I found a couple of teams that I work with like the outline, bullet point format. I’ll put those into our cards or put them into the Trello board or just communicate that doc out. Other teams I’ve worked with have wanted a little bit more content around it; they need a little bit more color in order to make sure that we’re all on the same page. So I’ll write out more description around each of the user stories.

 

What’s a Common User Story Mistake, and How Do You Avoid It?

Connolly: The most common mistake that I see is writing stories that prescribe solutions. A good story should describe what the customer wants to do, not how they want to do it. Designing the solution follows from finding the story. And you do that in collaboration with design and your engineering teammates. How do you avoid writing overly prescriptive stories? I think practice and experience is one answer. Even for experienced PMs, soliciting feedback on your stories and your product requirements doc is incredibly helpful.


Fox: If you are not able to clearly define how the feature is going to work in a way that someone who’s never written or seen the story before can read it and understand it, then the user story is not really doing its job. I think you want to find that sweet spot of just enough detail, just enough specificity, not going overboard but not having too little information — which will cause engineering and design to have a lot of questions. When you leave a lot of unknowns, then you might slow down the development process, because it means that an engineer has to stop, ask you a question and wait for the response.

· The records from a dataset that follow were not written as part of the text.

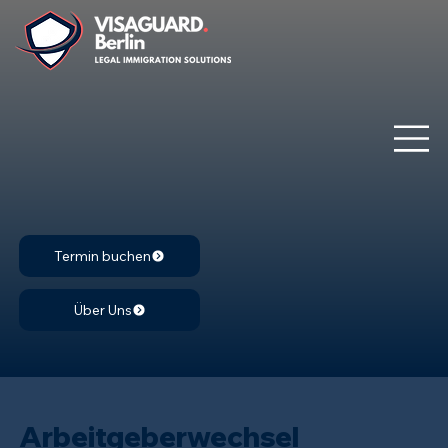
Termin buchen
Über Uns
Arbeitgeberwechsel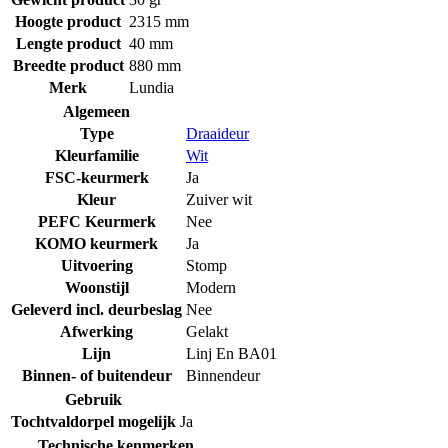
Hoogte product
2315 mm
Lengte product
40 mm
Breedte product
880 mm
Merk
Lundia
Algemeen
Type
Draaideur
Kleurfamilie
Wit
FSC-keurmerk
Ja
Kleur
Zuiver wit
PEFC Keurmerk
Nee
KOMO keurmerk
Ja
Uitvoering
Stomp
Woonstijl
Modern
Geleverd incl. deurbeslag
Nee
Afwerking
Gelakt
Lijn
Linj En BA01
Binnen- of buitendeur
Binnendeur
Gebruik
Tochtvaldorpel mogelijk
Ja
Technische kenmerken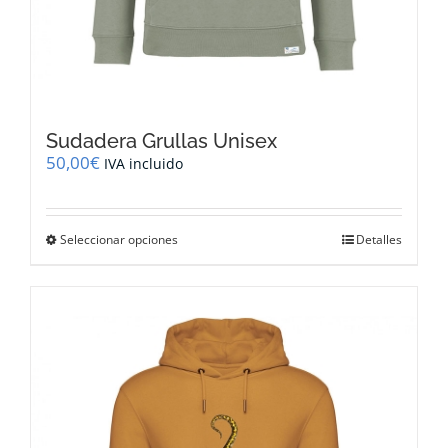
Sudadera Grullas Unisex
50,00
€
IVA incluido
Este
Seleccionar opciones
Detalles
producto
tiene
múltiples
variantes.
Las
opciones
se
pueden
elegir
en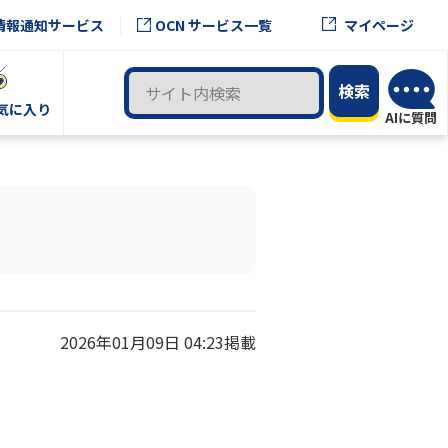
OCN サービス一覧
情報通知サービス
マイページ
気に入り
2026年01月09日 04:23掲載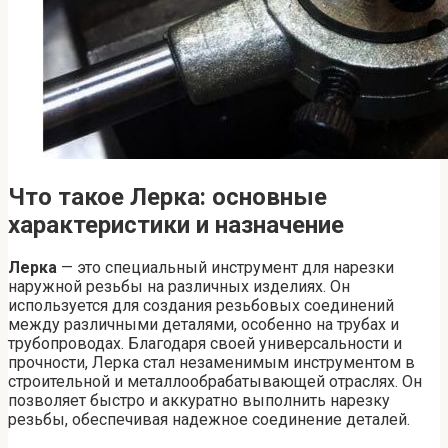
Что такое Лерка: основные
характеристики и назначение
Лерка
— это специальный инструмент для нарезки
наружной резьбы на различных изделиях. Он
используется для создания резьбовых соединений
между различными деталями, особенно на трубах и
трубопроводах. Благодаря своей универсальности и
прочности, Лерка стал незаменимым инструментом в
строительной и металлообрабатывающей отраслях. Он
позволяет быстро и аккуратно выполнить нарезку
резьбы, обеспечивая надежное соединение деталей.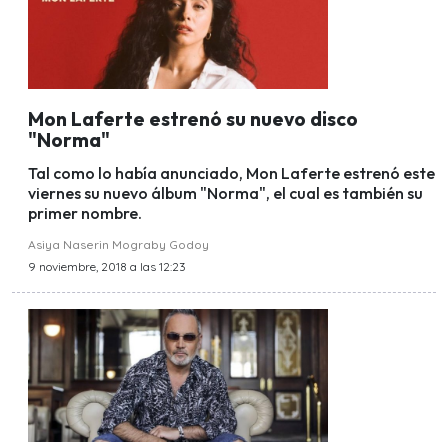
Mon Laferte estrenó su nuevo disco
"Norma"
Tal como lo había anunciado, Mon Laferte estrenó este
viernes su nuevo álbum "Norma", el cual es también su
primer nombre.
Asiya Naserin Mograby Godoy
9 noviembre, 2018 a las 12:23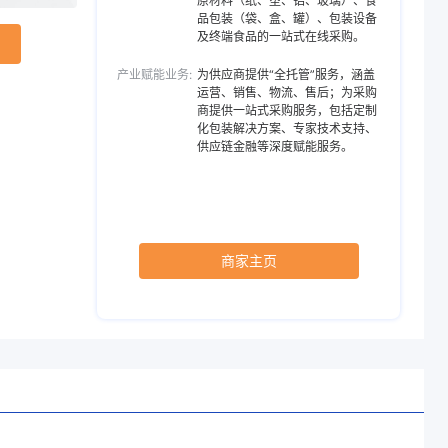
原材料（纸、塑、铝、玻璃）、食
品包装（袋、盒、罐）、包装设备
复合能力，兼具
及终端食品的一站式在线采购。
优势
产业赋能业务:
为供应商提供“全托管”服务，涵盖
运营、销售、物流、售后；为采购
商提供一站式采购服务，包括定制
化包装解决方案、专家技术支持、
供应链金融等深度赋能服务。
商家主页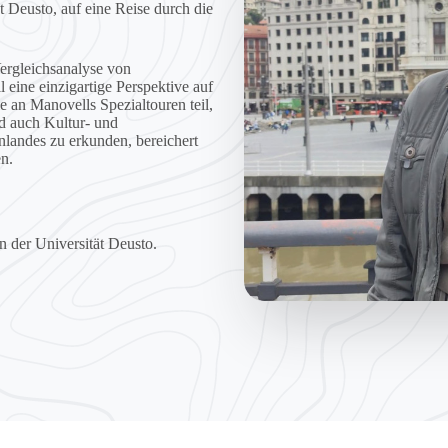
t Deusto, auf eine Reise durch die
 Vergleichsanalyse von
 eine einzigartige Perspektive auf
 an Manovells Spezialtouren teil,
nd auch Kultur- und
nlandes zu erkunden, bereichert
n.
on der Universität Deusto.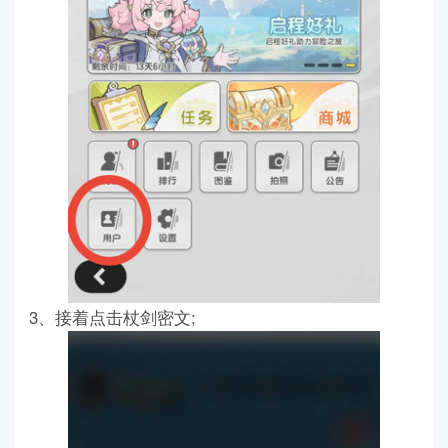
3、接着点击杖剑密文;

Thomas: It’s really hard to avoid slipping back into your perspective, the company’s perspective or the product perspective. Those are easy to fall into because you are very interested in it and your team is very interested in it and the product is very interested in it. But the user is not interested in it. A user is interested in getting a task done or learning about something. So I think one of the biggest mistakes is not coming at it from the perspective of the user. The easiest way to avoid that is to read it to someone else and say: “Does this make sense? Would you think this?”